▶ _Task to carry out_: I need the entries printed again word for word, without the images.

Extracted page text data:
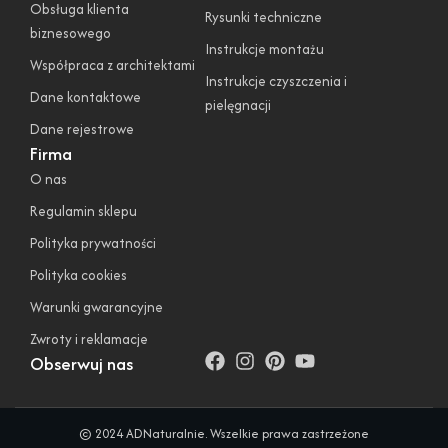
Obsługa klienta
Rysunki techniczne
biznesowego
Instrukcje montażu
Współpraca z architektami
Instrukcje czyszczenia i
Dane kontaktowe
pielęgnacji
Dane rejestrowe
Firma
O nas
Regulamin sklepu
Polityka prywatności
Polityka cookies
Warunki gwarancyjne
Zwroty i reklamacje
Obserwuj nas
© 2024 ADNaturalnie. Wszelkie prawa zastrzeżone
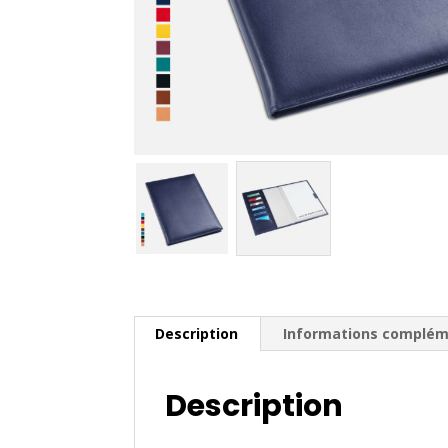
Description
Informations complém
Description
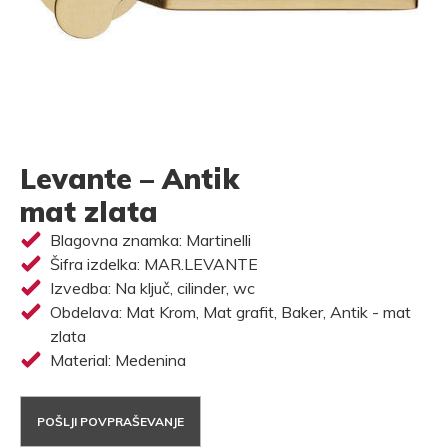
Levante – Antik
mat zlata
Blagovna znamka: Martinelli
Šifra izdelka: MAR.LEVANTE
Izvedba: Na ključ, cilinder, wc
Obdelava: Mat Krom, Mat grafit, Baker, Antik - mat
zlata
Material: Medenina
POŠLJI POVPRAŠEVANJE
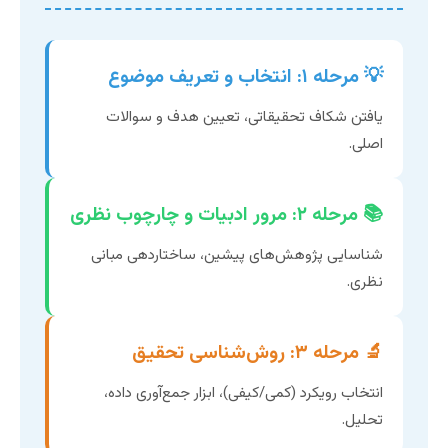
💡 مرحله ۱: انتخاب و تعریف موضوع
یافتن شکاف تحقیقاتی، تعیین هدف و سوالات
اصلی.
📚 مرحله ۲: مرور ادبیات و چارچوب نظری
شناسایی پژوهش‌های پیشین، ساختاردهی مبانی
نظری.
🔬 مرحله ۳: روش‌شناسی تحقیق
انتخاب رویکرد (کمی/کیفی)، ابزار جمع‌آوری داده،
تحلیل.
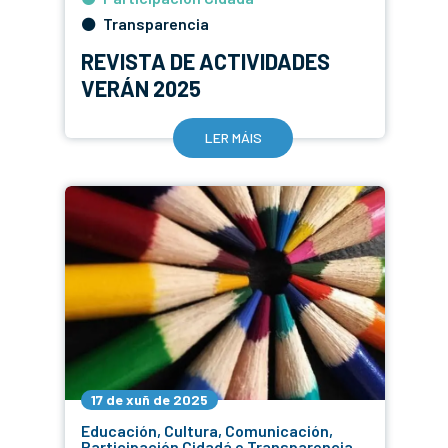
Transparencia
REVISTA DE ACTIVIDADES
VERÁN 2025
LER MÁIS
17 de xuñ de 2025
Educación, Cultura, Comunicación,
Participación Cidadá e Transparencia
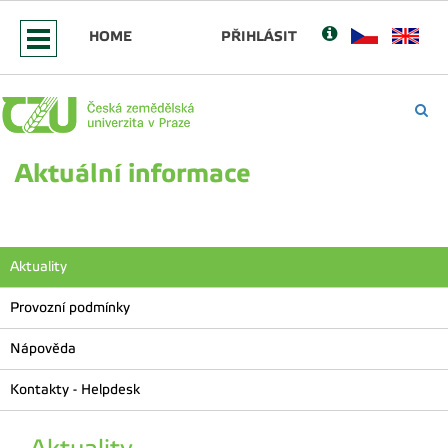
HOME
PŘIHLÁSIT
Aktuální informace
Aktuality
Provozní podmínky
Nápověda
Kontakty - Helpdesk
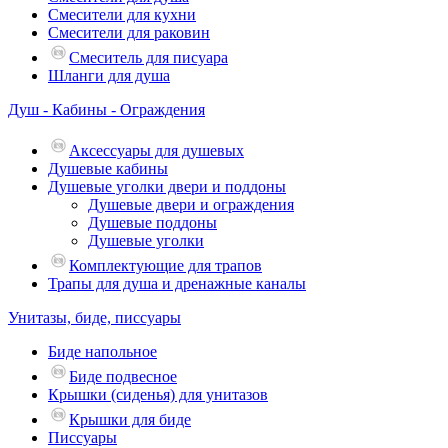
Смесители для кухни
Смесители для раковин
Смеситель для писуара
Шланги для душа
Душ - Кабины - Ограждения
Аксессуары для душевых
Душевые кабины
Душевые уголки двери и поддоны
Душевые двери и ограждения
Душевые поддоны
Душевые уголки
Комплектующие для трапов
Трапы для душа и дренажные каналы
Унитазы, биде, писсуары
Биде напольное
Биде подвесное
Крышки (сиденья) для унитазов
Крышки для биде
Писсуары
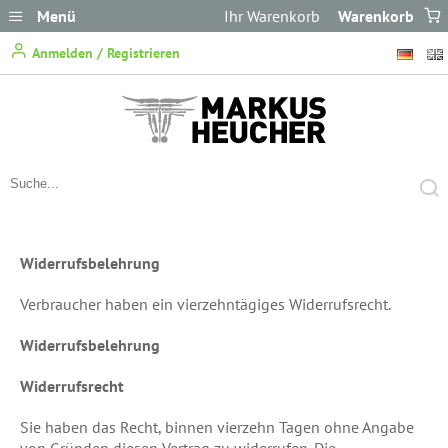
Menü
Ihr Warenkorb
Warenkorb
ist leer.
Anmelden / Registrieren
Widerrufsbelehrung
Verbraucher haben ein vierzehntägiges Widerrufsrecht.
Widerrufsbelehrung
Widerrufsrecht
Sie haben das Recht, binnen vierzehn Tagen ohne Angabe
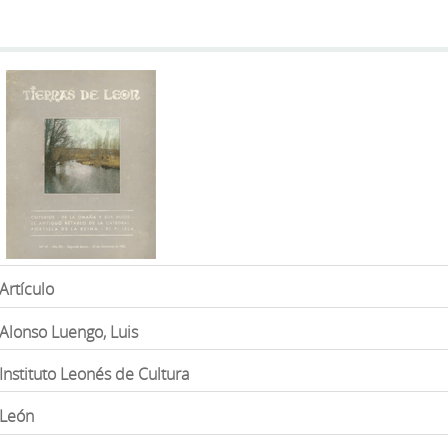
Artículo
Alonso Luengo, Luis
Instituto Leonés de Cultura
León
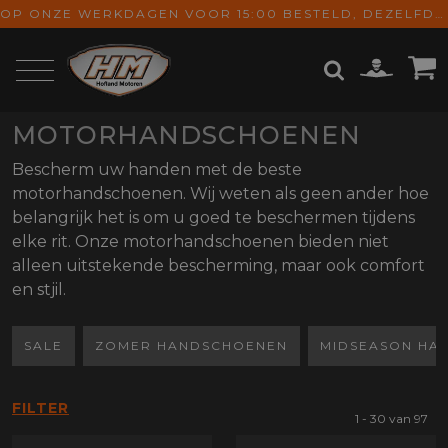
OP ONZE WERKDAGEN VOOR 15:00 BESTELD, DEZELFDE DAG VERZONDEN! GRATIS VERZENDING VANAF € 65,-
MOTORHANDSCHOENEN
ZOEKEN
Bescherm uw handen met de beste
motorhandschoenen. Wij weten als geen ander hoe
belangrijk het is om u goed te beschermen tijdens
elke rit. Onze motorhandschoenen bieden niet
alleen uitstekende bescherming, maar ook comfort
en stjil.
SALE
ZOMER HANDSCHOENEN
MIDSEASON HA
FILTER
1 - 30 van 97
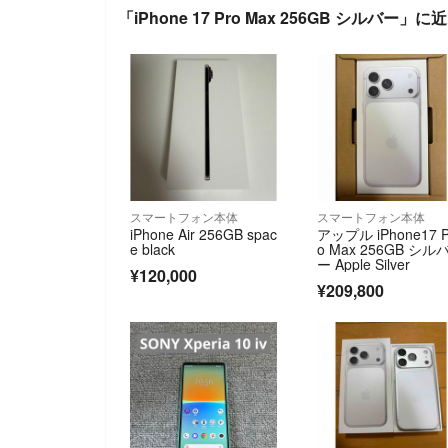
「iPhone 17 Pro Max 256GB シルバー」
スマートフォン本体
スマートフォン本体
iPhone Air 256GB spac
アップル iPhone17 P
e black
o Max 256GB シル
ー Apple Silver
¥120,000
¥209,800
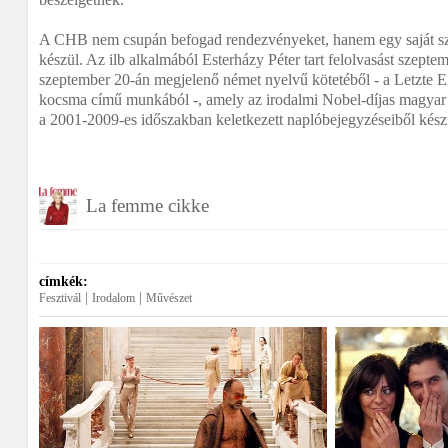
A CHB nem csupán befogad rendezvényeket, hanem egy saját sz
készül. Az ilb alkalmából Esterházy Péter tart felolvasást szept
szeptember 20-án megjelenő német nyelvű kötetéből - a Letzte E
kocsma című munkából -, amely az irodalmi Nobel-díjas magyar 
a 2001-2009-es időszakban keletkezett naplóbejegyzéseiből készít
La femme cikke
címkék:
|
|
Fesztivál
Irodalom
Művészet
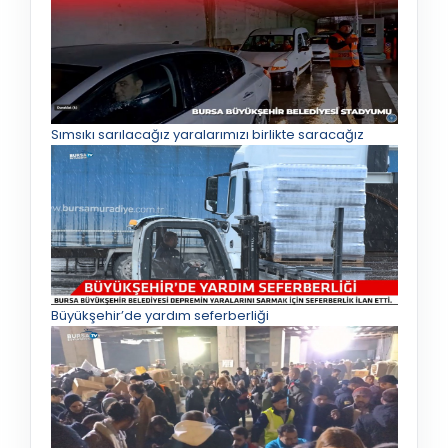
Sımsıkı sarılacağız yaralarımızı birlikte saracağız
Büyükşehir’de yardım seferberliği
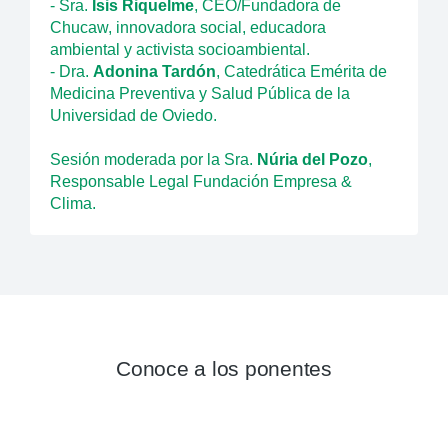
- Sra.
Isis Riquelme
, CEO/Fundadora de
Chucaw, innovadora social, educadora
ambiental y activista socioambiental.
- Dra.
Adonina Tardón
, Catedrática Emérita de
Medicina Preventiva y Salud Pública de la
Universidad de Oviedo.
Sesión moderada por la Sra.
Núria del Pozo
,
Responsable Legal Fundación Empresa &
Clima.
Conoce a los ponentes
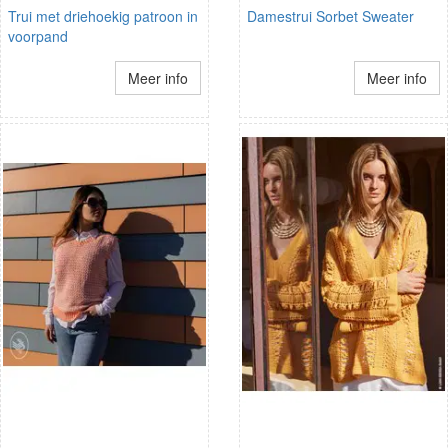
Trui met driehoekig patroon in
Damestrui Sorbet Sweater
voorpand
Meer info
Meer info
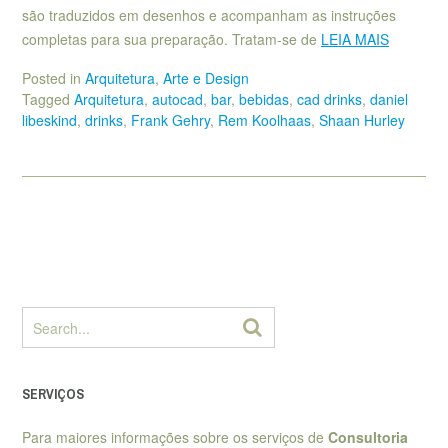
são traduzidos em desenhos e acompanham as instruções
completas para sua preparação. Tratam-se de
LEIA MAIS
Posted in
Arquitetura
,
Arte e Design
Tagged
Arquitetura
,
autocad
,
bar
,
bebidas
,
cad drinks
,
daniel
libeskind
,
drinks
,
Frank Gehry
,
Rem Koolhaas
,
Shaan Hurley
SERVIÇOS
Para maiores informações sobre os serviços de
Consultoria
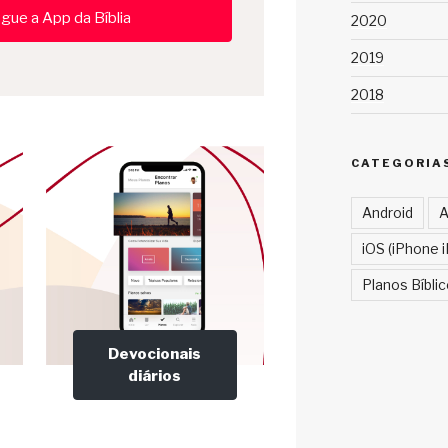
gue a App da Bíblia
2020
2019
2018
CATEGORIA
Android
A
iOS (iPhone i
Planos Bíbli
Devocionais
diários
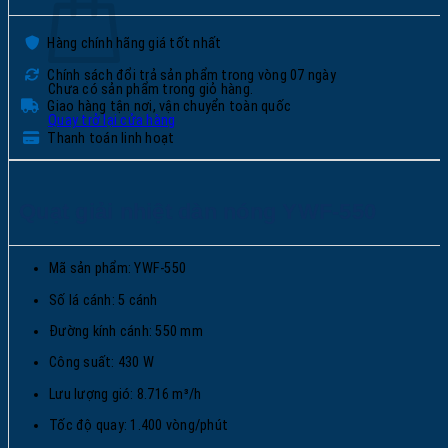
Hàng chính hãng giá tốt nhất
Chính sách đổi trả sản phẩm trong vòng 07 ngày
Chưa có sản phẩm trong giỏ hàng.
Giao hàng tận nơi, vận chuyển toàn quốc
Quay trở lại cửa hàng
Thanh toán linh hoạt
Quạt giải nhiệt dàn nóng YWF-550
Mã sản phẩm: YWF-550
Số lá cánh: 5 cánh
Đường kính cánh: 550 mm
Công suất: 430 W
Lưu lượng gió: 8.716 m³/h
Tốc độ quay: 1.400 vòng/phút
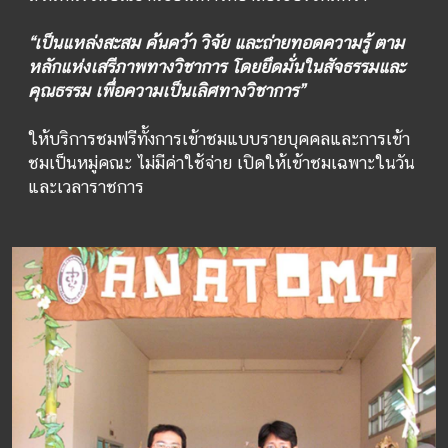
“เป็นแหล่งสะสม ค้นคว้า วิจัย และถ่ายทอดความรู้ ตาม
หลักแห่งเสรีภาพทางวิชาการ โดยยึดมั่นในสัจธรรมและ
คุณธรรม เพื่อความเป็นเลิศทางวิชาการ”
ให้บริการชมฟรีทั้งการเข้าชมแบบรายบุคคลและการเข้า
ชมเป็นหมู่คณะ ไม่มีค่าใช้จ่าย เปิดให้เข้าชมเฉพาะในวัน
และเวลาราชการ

▶ _Output for this task_:
Obsługa klienta
Rysunki techniczne
biznesowego
Instrukcje montażu
Współpraca z architektami
Instrukcje czyszczenia i
Dane kontaktowe
pielęgnacji
Dane rejestrowe
Firma
O nas
Regulamin sklepu
Polityka prywatności
Polityka cookies
Warunki gwarancyjne
Zwroty i reklamacje
Obserwuj nas
© 2024 ADNaturalnie. Wszelkie prawa zastrzeżone
Description
Informations complém
Description
Levante – Antik
mat zlata
Blagovna znamka: Martinelli
Šifra izdelka: MAR.LEVANTE
Izvedba: Na ključ, cilinder, wc
Obdelava: Mat Krom, Mat grafit, Baker, Antik - mat
zlata
Material: Medenina
POŠLJI POVPRAŠEVANJE
💡 مرحله ۱: انتخاب و تعریف موضوع
یافتن شکاف تحقیقاتی، تعیین هدف و سوالات
اصلی.
📚 مرحله ۲: مرور ادبیات و چارچوب نظری
شناسایی پژوهش‌های پیشین، ساختاردهی مبانی
نظری.
🔬 مرحله ۳: روش‌شناسی تحقیق
انتخاب رویکرد (کمی/کیفی)، ابزار جمع‌آوری داده،
تحلیل.
Transparencia
REVISTA DE ACTIVIDADES
VERÁN 2025
LER MÁIS
17 de xuñ de 2025
Educación, Cultura, Comunicación,
Participación Cidadá e Transparencia
HOME
PŘIHLÁSIT
Aktuální informace
Aktuality
Provozní podmínky
Nápověda
Kontakty - Helpdesk
Смесители для кухни
Смесители для раковин
Смеситель для писуара
Шланги для душа
Душ - Кабины - Ограждения
Аксессуары для душевых
Душевые кабины
Душевые уголки двери и поддоны
Душевые двери и ограждения
Душевые поддоны
Душевые уголки
Комплектующие для трапов
Трапы для душа и дренажные каналы
Унитазы, биде, писсуары
Биде напольное
Биде подвесное
Крышки (сиденья) для унитазов
Крышки для биде
Писсуары
Menü
Ihr Warenkorb
Warenkorb
ist leer.
Anmelden / Registrieren
Widerrufsbelehrung
Verbraucher haben ein vierzehntägiges Widerrufsrecht.
Widerrufsbelehrung
Widerrufsrecht
Sie haben das Recht, binnen vierzehn Tagen ohne Angabe
Artículo
Alonso Luengo, Luis
Instituto Leonés de Cultura
León
OP ONZE WERKDAGEN VOOR 15:00 BESTELD, DEZELFDE DAG VERZONDEN! GRATIS VERZENDING VANAF € 65,-
MOTORHANDSCHOENEN
ZOEKEN
Bescherm uw handen met de beste
motorhandschoenen. Wij weten als geen ander hoe
belangrijk het is om u goed te beschermen tijdens
elke rit. Onze motorhandschoenen bieden niet
alleen uitstekende bescherming, maar ook comfort
en stjil.
SALE
ZOMER HANDSCHOENEN
MIDSEASON HA
FILTER
1 - 30 van 97
「iPhone 17 Pro Max 256GB シルバー」
スマートフォン本体
スマートフォン本体
iPhone Air 256GB spac
アップル iPhone17 P
e black
o Max 256GB シル
ー Apple Silver
¥120,000
¥209,800
A CHB nem csupán befogad rendezvényeket, hanem egy saját sz
készül. Az ilb alkalmából Esterházy Péter tart felolvasást szept
szeptember 20-án megjelenő német nyelvű kötetéből - a Letzte E
kocsma című munkából -, amely az irodalmi Nobel-díjas magyar 
a 2001-2009-es időszakban keletkezett naplóbejegyzéseiből készít
La femme cikke
címkék:
|
|
Fesztivál
Irodalom
Művészet
Sımsıkı sarılacağız yaralarımızı birlikte saracağız
Büyükşehir’de yardım seferberliği
- Sra.
Isis Riquelme
, CEO/Fundadora de
Chucaw, innovadora social, educadora
ambiental y activista socioambiental.
- Dra.
Adonina Tardón
, Catedrática Emérita de
Medicina Preventiva y Salud Pública de la
Universidad de Oviedo.
Sesión moderada por la Sra.
Núria del Pozo
,
Responsable Legal Fundación Empresa &
Clima.
Conoce a los ponentes
Trui met driehoekig patroon in
Damestrui Sorbet Sweater
voorpand
Meer info
Meer info
são traduzidos em desenhos e acompanham as instruções
completas para sua preparação. Tratam-se de
LEIA MAIS
Posted in
Arquitetura
,
Arte e Design
Tagged
Arquitetura
,
autocad
,
bar
,
bebidas
,
cad drinks
,
daniel
libeskind
,
drinks
,
Frank Gehry
,
Rem Koolhaas
,
Shaan Hurley
SERVIÇOS
Para maiores informações sobre os serviços de
Consultoria
gue a App da Bíblia
2020
2019
2018
CATEGORIA
Android
A
iOS (iPhone i
Planos Bíbli
Devocionais
diários
Hàng chính hãng giá tốt nhất
Chính sách đổi trả sản phẩm trong vòng 07 ngày
Chưa có sản phẩm trong giỏ hàng.
Giao hàng tận nơi, vận chuyển toàn quốc
Quay trở lại cửa hàng
Thanh toán linh hoạt
Quạt giải nhiệt dàn nóng YWF-550
Mã sản phẩm: YWF-550
Số lá cánh: 5 cánh
Đường kính cánh: 550 mm
Công suất: 430 W
Lưu lượng gió: 8.716 m³/h
Tốc độ quay: 1.400 vòng/phút
“เป็นแหล่งสะสม ค้นคว้า วิจัย และถ่ายทอดความรู้ ตาม
หลักแห่งเสรีภาพทางวิชาการ โดยยึดมั่นในสัจธรรมและ
คุณธรรม เพื่อความเป็นเลิศทางวิชาการ”
ให้บริการชมฟรีทั้งการเข้าชมแบบรายบุคคลและการเข้า
ชมเป็นหมู่คณะ ไม่มีค่าใช้จ่าย เปิดให้เข้าชมเฉพาะในวัน
และเวลาราชการ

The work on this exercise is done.